En bref
- Une reproduction confirme l’effet Milgram
- 90% vont jusqu’au choc maximal
- L’autorité l’emporte encore sur la morale
Cinquante ans plus tard, le constat tient toujours. Des chercheurs de l’Université SWPS des sciences sociales et humaines, en Pologne, ont reproduit l’expérience imaginée par Stanley Milgram, et 90% des participants ont accepté d’administrer le niveau de choc électrique le plus élevé proposé.
Un résultat qui n’a presque pas bougé
L’étude polonaise, publiée dans la revue Social Psychological and Personality Science, retrouve donc le même noyau dur que les travaux des années 1960. En gros, l’habillage change, pas le mécanisme. Les chercheurs concluent que les mécanismes d’obéissance à l’autorité n’ont pas vraiment évolué au cours des cinquante dernières années.
Chez Milgram, entre 1960 et 1963, le chiffre marquant était de 63%. Ces sujets avaient poussé les décharges jusqu’à 405 volts, un niveau présenté comme potentiellement mortel.

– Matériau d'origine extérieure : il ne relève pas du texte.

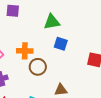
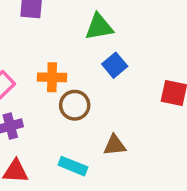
blue square: (61, 44) -> (115, 65), turned 32

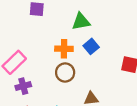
orange cross: (52, 77) -> (64, 49), moved

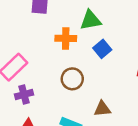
orange cross: (64, 49) -> (66, 38), moved

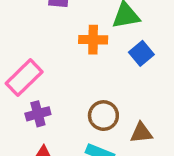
brown circle: (72, 79) -> (103, 116), moved

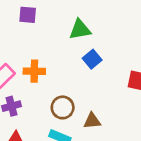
orange cross: (93, 40) -> (34, 71), moved

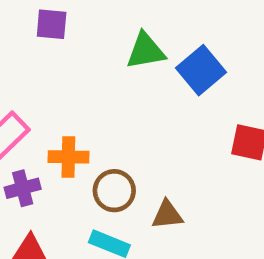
blue square: (92, 59) -> (201, 70), moved, size x1.4
orange cross: (34, 71) -> (68, 157), moved

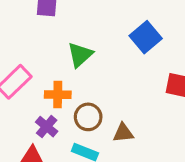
green triangle: (146, 51) -> (80, 55), moved, turned -32
purple cross: (23, 188) -> (47, 127), moved, turned -35

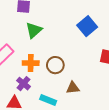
green triangle: (80, 55) -> (34, 30), moved
brown circle: (88, 117) -> (55, 65), moved

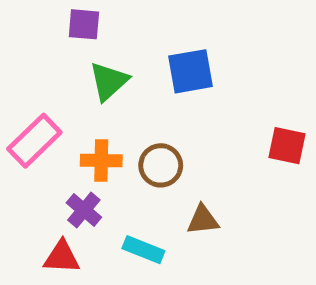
blue square: (87, 26) -> (190, 71), moved, turned 30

La nouvelle reproduction affiche un pourcentage plus élevé, mais elle va dans le même sens, et c’est bien ce point qui frappe.
Comment le dispositif poussait à obéir
Le protocole était simple, et c’est sans doute ce qui le rend encore plus dérangeant. Deux personnes étaient réunies. Après un faux tirage au sort, l’une devenait le maître, l’autre l’élève, qui était en réalité un complice.
L’élève devait mémoriser des mots puis les restituer. À chaque erreur, le maître pouvait envoyer une décharge électrique. Plus les fautes s’accumulaient, plus l’intensité montait. Pendant ce temps, le complice simulait des douleurs très fortes, alors que les responsables de l’expérience, eux, continuaient d’encourager le participant à poursuivre. Résultat ? La figure d’autorité prenait le dessus sur le jugement moral de pas mal de sujets.
Lors du débriefing, plusieurs participants de l’expérience originale avaient expliqué avoir obéi en faisant confiance à cette autorité. Pas par cruauté affichée, mais parce qu’un cadre officiel semblait valider l’acte.
Ce que Milgram cherchait vraiment à comprendre
Derrière la scène de laboratoire, Stanley Milgram poursuivait une question beaucoup plus large. Il voulait comprendre comment des individus instruits, ordinaires, civilisés, peuvent commettre des actes graves lorsqu’un supérieur leur en donne l’ordre.
Ce point renvoyait directement à la Seconde Guerre mondiale. L’expérience cherchait à éclairer la façon dont l’obéissance peut conduire à exécuter des ordres sans recul, y compris quand ils heurtent de front le sens moral. Et c’est là que cette reproduction récente reste importante, clairement, elle montre que ce ressort psychologique n’appartient pas seulement au passé.
Vos questions, nos réponses
Pourquoi parle-t-on encore de l’expérience de Milgram ?
Parce qu’elle reste une référence pour comprendre un comportement très concret, l’acceptation d’un ordre donné par une autorité, même quand cet ordre paraît inacceptable. Sa force vient de là, elle met en scène un conflit direct entre consigne et conscience.
Que signifie exactement obéir à une figure d’autorité ?
Ici, la figure d’autorité correspond aux responsables de l’expérience, ceux qui encadrent, ordonnent et donnent une légitimité apparente à l’action. Le participant ne décide plus seulement selon sa morale personnelle, il se repose sur la validation de celui qui commande.
La reproduction polonaise copiait-elle le principe d’origine ?
Oui, sur le fond. Elle reprenait l’idée centrale, mesurer jusqu’où une personne peut aller quand on l’incite à punir quelqu’un dans un cadre présenté comme légitime.
Pourquoi le chiffre de 90% compte-t-il autant ?
Parce qu’il montre que le phénomène observé par Milgram ne s’est pas évaporé avec le temps. Le pourcentage exact diffère, mais le signal reste le même, l’autorité influence fortement les décisions, même aujourd’hui.